But over recent years, the rich and powerful have convinced the working class that the main way we distribute wealth, through taxes, is a bad thing, so that’s mostly over. Social welfare has become a dirty word. The rich are richer, the powerful more powerful, and those with little power now have almost no power at all. But we still had a governmental system of checks and balances, so that was good.

But then the system of checks and balances got broken. In fact, the entire system of government got broken. Did you notice this? What happened is, about half the elected officials in government stopped doing the number one thing they were supposed to do, and this ruined everything.

What was that one thing? This: play by the rules.
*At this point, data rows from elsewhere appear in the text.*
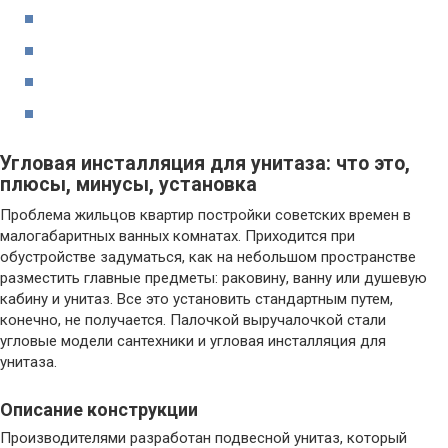
Угловая инсталляция для унитаза: что это,
плюсы, минусы, установка
Проблема жильцов квартир постройки советских времен в
малогабаритных ванных комнатах. Приходится при
обустройстве задуматься, как на небольшом пространстве
разместить главные предметы: раковину, ванну или душевую
кабину и унитаз. Все это установить стандартным путем,
конечно, не получается. Палочкой выручалочкой стали
угловые модели сантехники и угловая инсталляция для
унитаза.
Описание конструкции
Производителями разработан подвесной унитаз, который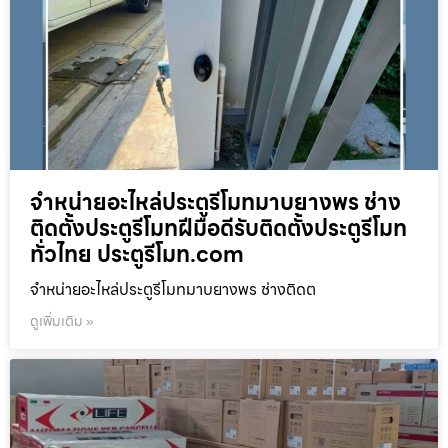
จำหน่ายอะไหล่ประตูรีโมทมาบยางพร ช่าง
ติดตั้งประตูรีโมทฝีมือดีรับติดตั้งประตูรีโมท
ทั่วไทย ประตูรีโมท.com
จำหน่ายอะไหล่ประตูรีโมทมาบยางพร ช่างติดต
ดูเพิ่มเติม »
Playing by the rules requires both knowing the rules and then making an honest attempt to respect them. Not knowing the rules is widespread in our society. I’m sure the elected officials know the rules they are breaking, but increasingly, I think, the average person who votes for them has no clue what the rules are or how important it is that they be observed.

Imagine the following situation. You go to baseball games regularly, to see your team play. Let’s make this slightly more realistic and assume this is a Little League team.

One day a big scary kid who is a bully gets up to bat. The pitcher winds up, throws the ball. Strike one. It happens again. Strike two. One more time. Strike three.

But instead of leaving the batter’s box, the big bully kid says, “I’m not out, pitch it again.” The following several moments involve a bit of embarrassment, the coaches come out, some kids are yelling at the bully, one parent hits another parent, and finally, it settles down, but the game is ruined and everyone goes home.

Next game, same thing happens, but this time nobody wants a scene, so they let the pitcher pitch the ball until the bully hits a single. Then the game continues. But the next game, there are a few bullies, not just one, demanding that the rules be ignored for them, and some other players decide to ignore other rules as well, and pretty soon, there is nothing like baseball happening.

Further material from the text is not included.